Vruchtbaarheidsbewustzijn

Vruchtbaarheidsbewustzijn

Moreau (2007)

Moreau C, Trussell J, Rodriguez G, Bajos N, and Bouyer J.

Contraceptive failure rates in France: results from a population-based survey.

Hum. Reprod. 2007; 22(9): 2422-2427

Ondanks de ruime verspreiding van contraceptie schat men dat 49% van de zwangerschappen in de VS ongepland zijn. De helft hiervan zijn te wijten aan falende contraceptie, de andere helft gebeurt bij een kleine minderheid (11%) die niets gebruikt. In Frankrijk blijkt dat 1 op 3 zwangerschappen ongepland is, waarbij 65% van deze vrouwen contraceptie gebruikten op het ogenblik van de zwangerschap. De meeste informatie over contraceptief falen komt van klinische studies in  optimale omstandigheden, wat dus afwijkt van de echte praktijk.

In deze studie worden gegevens gebruikt van de 2000 Cocon studie, die onderzoek doet naar contraceptiepraktijk en abortus in Frankrijk. Het gaat om een telefonische enquete bij 14 704 vrouwen tussen 18 en 44 jaar. Hieruit werden 2863 grotendeels ongepland zwangere vrouwen geselecteerd voor verdere bevraging, ondermeer om te weten welke contraceptiva ze gebruikt hadden in verschillende episodes over een periode van 5 jaar (dus retrospectief).

Uiteindelijk weren 6155 contraceptieve episodes beschikbaar voor analyse. Hierbij werden 518 contraceptieve mislukkingen geïdentificeerd, waarvan 468 in de eerste 5 gebruiksjaren. In totaal ondervond 2.9% van de vrouwen een ongeplande zwangerschap in het eerste jaar en 8,4% in de eerste vijf jaar. Het spiraaltje mislukte het eerste jaar het minste (1.1%), gevolgd door de pil (2.4%), het condoom (3.3%) en natuurlijke methoden (7.7%).

De pil mislukte vooral het eerste jaar (2.4%) en minder in het tweede jaar (1.2%), het derde jaar (1.4%). Het spiraaltje faalde het meest in het tweede jaar (3.2%) en verminderde dan in het derde jaar (0.4%). Het condoom mislukte de eerste 2 jaar in 7.8%, terwijl dit in de volgende 3 jaar 4.5% was. In feite is er slechts een beperkt verschil tussen de effectiviteit van het spiraaltje, de pil of het condoom. De auteurs verklaren dit vanuit een onderschatting van pil- en condoomfalen.

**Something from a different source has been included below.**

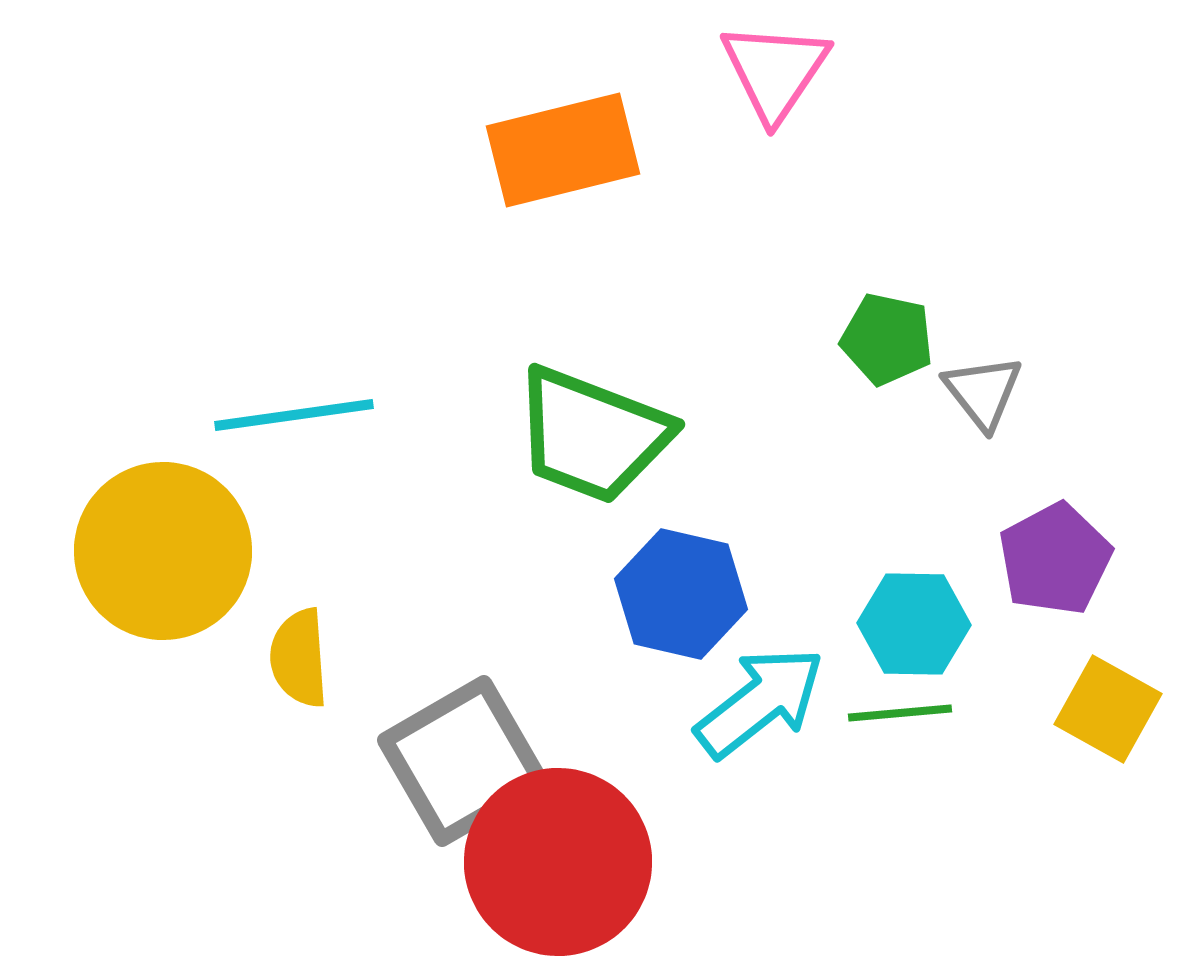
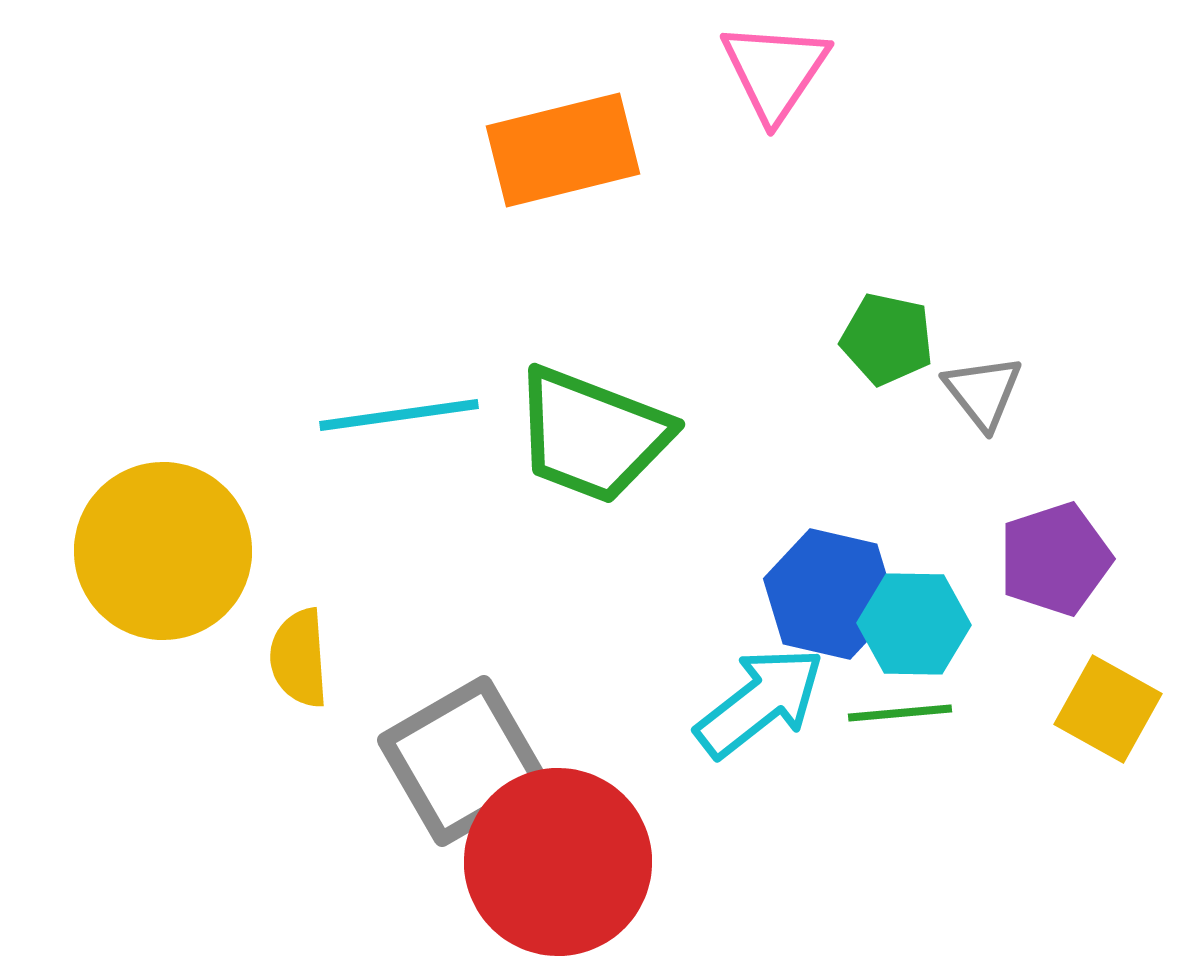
cyan line: moved 105 px right
purple pentagon: rotated 10 degrees clockwise
blue hexagon: moved 149 px right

Vooreerst menen de auteurs dat in de Coconstudie een onderraportering van 50% van abortus is. Vervolgens werd enkel een contraceptiefout gerapporteerd, indien de zwangerschap ‘unintended’ was. Vroegere Amerikaanse studies beschouwden elke zwangerschap die optrad tijdens contraceptiegebruik als fouten. Dit maakt een groot verschil, omdat een derde van de contraceptiezwangerschappen als gewenst werd gerapporteerd. Tenslotte werd niet gevraagd naar seksuele activiteit en is het dus mogelijk dat een vrouw contraceptie gebruikte in een periode dat ze geen kans op een zwangerschap liep.

Commentaar

Dit is een retrospectieve studie met een bevraging over een periode van 5 jaar, waardoor de resultaten niet echt als betrouwbaar mogen worden beschouwd. Dit geven de auteurs trouwens zelf toe, waarbij ze de cijfers zelfs als (veel) te optimistisch inschatten.

Het grote tekort blijft dat er geen correlatie is met seksuele activiteit en dus de echte ‘exposure’ tot vruchtbaarheid hier nergens duidelijk is.

De ‘slechte’ cijfers van natuurlijke methoden worden door de auteurs niet verder verklaard. Er wordt enkel gezegd dat het beperkt aantal  onvoldoende is om een 5-jaar-faalcijfer aan te geven. De aandachtige lezer merkt echter meteen op dat hier een amalgaam van methodes (temperatuur, kalender, en andere ?) wordt gebruikt, waardoor men eigenlijk niets weet. Waarschijnlijk zitten hier ook door de vrouwen zelf ontworpen ‘methoden’ bij.

Deze studie is in feite vooral interessant, omdat ze aangeeft dat de cijfers die gewoonlijk gebruikt worden om anticonceptie te promoten, in de praktijk helemaal niet zo geweldig zijn.